Research output: Contribution to journalArticlepeer-review

Abstract

Background: Misdiagnosis of dangerous cerebrovascular disease is a substantial public health problem. We sought to identify and describe breakdowns in the diagnostic process among patients with ischemic stroke to facilitate future improvements in diagnostic accuracy. Methods: We performed a retrospective, descriptive study of medical malpractice claims housed in the Controlled Risk Insurance Company (CRICO) Strategies Comparative Benchmarking System (CBS) database from 1/1/2006 to 1/1/2016 involving ischemic stroke patients. Baseline claimant demographics, clinical setting, primary allegation category, and outcomes were abstracted.

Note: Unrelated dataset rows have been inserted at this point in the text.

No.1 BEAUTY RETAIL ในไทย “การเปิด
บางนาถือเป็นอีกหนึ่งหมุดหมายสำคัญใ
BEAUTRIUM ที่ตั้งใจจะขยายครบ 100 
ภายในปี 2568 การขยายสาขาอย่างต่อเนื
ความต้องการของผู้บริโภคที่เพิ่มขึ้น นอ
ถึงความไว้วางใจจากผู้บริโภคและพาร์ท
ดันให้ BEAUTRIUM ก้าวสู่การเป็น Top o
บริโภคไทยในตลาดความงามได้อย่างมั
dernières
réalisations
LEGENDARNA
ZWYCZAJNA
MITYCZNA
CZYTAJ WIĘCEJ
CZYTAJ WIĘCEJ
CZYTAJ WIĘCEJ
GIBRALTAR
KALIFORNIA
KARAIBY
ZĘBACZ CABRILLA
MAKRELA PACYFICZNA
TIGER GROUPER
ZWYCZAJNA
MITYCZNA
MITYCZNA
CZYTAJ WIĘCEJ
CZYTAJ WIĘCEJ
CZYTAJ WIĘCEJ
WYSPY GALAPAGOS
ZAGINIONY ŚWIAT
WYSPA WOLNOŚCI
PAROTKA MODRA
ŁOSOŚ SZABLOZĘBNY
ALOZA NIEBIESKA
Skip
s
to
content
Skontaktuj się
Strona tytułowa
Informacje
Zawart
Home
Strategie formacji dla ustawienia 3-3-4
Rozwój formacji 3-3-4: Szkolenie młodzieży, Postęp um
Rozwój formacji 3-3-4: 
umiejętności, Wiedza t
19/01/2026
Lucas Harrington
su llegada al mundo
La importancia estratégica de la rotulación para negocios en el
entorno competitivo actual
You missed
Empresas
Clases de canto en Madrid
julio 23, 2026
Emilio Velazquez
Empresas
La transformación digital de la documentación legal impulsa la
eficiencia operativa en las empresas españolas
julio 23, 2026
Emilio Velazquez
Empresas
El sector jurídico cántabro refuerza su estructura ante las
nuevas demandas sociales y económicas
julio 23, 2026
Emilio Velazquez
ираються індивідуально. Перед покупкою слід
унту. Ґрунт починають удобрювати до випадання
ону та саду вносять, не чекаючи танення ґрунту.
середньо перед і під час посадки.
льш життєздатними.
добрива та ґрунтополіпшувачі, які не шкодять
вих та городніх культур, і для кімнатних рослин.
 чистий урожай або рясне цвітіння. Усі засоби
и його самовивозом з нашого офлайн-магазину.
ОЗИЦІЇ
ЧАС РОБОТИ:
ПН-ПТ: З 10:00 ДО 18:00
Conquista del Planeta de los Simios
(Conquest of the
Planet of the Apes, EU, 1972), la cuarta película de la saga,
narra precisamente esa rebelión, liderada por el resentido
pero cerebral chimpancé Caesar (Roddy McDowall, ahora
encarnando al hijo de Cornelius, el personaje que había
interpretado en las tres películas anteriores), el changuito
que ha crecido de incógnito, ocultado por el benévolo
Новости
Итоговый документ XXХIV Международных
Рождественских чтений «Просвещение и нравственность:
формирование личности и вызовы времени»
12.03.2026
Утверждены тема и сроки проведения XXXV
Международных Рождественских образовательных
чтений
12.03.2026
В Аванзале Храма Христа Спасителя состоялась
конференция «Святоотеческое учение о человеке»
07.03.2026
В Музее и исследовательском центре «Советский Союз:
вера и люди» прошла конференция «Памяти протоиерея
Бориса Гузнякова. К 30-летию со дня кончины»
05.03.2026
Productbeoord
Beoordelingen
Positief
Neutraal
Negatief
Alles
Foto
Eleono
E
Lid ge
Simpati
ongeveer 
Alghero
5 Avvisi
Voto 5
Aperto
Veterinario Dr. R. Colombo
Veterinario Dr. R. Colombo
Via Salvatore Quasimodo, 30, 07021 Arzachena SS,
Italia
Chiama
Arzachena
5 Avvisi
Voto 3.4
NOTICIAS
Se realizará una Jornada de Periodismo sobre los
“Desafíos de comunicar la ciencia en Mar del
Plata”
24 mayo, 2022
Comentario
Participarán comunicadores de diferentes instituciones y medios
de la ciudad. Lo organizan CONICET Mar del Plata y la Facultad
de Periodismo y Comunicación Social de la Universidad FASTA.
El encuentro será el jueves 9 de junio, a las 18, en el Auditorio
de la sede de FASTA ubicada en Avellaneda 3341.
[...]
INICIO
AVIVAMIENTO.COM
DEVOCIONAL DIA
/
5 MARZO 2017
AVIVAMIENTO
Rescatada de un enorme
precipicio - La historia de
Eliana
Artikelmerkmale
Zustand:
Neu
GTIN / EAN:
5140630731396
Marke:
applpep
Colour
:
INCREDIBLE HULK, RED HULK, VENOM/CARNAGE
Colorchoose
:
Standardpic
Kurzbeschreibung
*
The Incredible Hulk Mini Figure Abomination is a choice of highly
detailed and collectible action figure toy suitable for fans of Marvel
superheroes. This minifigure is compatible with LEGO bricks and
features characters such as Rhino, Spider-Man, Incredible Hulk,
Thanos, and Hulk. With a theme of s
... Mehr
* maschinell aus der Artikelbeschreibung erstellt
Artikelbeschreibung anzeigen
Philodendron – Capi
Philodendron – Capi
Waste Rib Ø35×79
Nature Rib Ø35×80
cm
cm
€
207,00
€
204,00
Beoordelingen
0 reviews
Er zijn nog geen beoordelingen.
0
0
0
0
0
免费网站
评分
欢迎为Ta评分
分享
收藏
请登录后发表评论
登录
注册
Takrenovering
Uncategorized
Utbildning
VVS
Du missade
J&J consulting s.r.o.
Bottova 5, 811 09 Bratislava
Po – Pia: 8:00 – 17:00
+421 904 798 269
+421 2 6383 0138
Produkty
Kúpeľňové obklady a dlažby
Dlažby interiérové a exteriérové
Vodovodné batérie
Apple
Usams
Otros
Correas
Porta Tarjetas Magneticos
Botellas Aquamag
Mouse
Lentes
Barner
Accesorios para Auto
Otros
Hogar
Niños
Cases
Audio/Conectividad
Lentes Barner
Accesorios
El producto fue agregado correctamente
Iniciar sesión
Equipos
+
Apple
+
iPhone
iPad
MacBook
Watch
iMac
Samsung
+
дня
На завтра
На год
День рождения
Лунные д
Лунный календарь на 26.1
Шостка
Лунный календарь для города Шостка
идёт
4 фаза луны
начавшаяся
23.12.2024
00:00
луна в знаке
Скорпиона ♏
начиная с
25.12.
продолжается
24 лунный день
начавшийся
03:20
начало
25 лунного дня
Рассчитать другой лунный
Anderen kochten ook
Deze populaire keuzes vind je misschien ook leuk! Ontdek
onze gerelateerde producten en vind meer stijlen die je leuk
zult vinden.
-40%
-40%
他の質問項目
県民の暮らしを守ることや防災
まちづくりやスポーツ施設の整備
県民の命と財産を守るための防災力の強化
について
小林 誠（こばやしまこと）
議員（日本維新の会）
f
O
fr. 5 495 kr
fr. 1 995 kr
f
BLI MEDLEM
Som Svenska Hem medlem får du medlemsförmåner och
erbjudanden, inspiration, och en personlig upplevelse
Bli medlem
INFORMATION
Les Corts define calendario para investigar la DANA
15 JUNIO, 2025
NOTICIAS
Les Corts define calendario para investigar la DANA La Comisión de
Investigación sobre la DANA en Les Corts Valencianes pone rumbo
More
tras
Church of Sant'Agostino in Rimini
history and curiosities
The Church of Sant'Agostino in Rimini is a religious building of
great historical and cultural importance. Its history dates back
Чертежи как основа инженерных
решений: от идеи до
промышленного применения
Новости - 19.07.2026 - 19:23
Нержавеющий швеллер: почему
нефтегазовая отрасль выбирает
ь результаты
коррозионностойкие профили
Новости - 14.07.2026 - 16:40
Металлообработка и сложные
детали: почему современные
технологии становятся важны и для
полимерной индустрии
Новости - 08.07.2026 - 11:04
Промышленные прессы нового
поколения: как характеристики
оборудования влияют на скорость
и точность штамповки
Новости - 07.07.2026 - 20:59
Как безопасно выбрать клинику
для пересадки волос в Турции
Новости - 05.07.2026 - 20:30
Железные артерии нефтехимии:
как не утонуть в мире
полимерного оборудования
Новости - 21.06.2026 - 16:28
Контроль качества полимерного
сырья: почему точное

Among cases with a primary diagnosis-related allegation, we detail presenting symptoms and diagnostic breakdowns using CRICO's proprietary taxonomy. Results: A total of 478 claims met inclusion criteria; 235 (49.2%) with diagnostic error. Diagnostic errors originated in the emergency department (ED) in 46.4% (n = 109) of cases, outpatient clinic in 27.7% (n = 65), and inpatient setting in 25.1% (n = 59). Across care-settings, the most frequent process breakdown was in the initial patient-provider encounter [76.2% (n = 179 cases)]. Failure to assess, communicate, and respond to ongoing symptoms was the component of the patient-provider encounter most frequently identified as a source of misdiagnosis in the ED. Exclusively non-traditional presenting symptoms occurred in 35.7% (n = 84), mixed traditional and non-traditional symptoms in 30.6% (n = 72), and exclusively traditional in 23.8% (n = 56) of diagnostic error cases. Conclusions: Among ischemic stroke patients, breakdowns in the initial patient-provider encounter were the most frequent source of diagnostic error. Targeted interventions should focus on the initial diagnostic encounter, particularly for ischemic stroke patients with atypical symptoms.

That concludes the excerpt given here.